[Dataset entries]
____________
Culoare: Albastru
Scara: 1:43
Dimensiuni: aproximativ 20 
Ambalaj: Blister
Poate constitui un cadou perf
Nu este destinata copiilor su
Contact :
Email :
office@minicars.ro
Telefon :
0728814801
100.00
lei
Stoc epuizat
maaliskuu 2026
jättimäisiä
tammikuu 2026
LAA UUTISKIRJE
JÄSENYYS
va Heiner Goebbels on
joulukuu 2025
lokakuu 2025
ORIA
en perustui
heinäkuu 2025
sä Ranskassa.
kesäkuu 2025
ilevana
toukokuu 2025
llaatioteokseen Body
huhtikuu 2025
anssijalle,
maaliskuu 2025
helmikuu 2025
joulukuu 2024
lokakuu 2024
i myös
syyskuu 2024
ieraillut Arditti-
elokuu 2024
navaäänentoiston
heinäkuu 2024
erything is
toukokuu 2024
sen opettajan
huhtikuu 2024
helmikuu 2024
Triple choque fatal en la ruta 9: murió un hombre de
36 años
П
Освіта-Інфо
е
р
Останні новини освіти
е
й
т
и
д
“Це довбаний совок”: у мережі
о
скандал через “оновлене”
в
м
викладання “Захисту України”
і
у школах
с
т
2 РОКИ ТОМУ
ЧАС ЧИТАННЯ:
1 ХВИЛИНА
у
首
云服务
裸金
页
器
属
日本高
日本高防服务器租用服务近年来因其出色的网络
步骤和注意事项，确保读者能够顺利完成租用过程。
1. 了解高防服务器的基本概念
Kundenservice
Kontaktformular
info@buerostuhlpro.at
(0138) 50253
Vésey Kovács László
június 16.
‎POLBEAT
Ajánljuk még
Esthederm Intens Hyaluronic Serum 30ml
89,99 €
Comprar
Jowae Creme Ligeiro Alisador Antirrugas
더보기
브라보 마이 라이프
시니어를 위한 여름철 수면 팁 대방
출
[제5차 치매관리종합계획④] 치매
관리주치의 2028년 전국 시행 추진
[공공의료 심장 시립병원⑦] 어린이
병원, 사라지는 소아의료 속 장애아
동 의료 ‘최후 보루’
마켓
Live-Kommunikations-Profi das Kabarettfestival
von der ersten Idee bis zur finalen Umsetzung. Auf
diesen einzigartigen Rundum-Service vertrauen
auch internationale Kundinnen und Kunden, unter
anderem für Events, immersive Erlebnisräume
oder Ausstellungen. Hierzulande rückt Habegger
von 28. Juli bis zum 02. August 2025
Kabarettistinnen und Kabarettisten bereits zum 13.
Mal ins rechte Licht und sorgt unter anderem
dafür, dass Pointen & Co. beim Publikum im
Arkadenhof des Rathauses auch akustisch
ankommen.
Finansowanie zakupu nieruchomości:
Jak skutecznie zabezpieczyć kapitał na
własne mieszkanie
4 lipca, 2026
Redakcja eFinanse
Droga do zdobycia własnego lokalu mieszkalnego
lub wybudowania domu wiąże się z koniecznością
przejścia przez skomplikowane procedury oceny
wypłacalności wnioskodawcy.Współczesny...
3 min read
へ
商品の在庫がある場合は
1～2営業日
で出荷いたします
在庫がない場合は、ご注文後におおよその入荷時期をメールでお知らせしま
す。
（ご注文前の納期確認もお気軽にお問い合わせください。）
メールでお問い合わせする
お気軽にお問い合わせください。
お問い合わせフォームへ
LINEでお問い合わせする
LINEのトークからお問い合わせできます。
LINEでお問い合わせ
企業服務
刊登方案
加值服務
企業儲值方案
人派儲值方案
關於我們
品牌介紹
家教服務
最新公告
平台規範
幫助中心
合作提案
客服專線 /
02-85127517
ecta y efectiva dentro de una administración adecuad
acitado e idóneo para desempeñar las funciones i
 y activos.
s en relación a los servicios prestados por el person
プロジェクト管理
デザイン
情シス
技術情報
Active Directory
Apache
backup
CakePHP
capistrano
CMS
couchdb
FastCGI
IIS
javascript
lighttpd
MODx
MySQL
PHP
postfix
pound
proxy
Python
____________
* [TASK]
Verbatim output is expected for the lines from the start of the data to the line in which "sen opettajan" appears, both included.

* [TASK SOLUTION]
Culoare: Albastru
Scara: 1:43
Dimensiuni: aproximativ 20 
Ambalaj: Blister
Poate constitui un cadou perf
Nu este destinata copiilor su
Contact :
Email :
office@minicars.ro
Telefon :
0728814801
100.00
lei
Stoc epuizat
maaliskuu 2026
jättimäisiä
tammikuu 2026
LAA UUTISKIRJE
JÄSENYYS
va Heiner Goebbels on
joulukuu 2025
lokakuu 2025
ORIA
en perustui
heinäkuu 2025
sä Ranskassa.
kesäkuu 2025
ilevana
toukokuu 2025
llaatioteokseen Body
huhtikuu 2025
anssijalle,
maaliskuu 2025
helmikuu 2025
joulukuu 2024
lokakuu 2024
i myös
syyskuu 2024
ieraillut Arditti-
elokuu 2024
navaäänentoiston
heinäkuu 2024
erything is
toukokuu 2024
sen opettajan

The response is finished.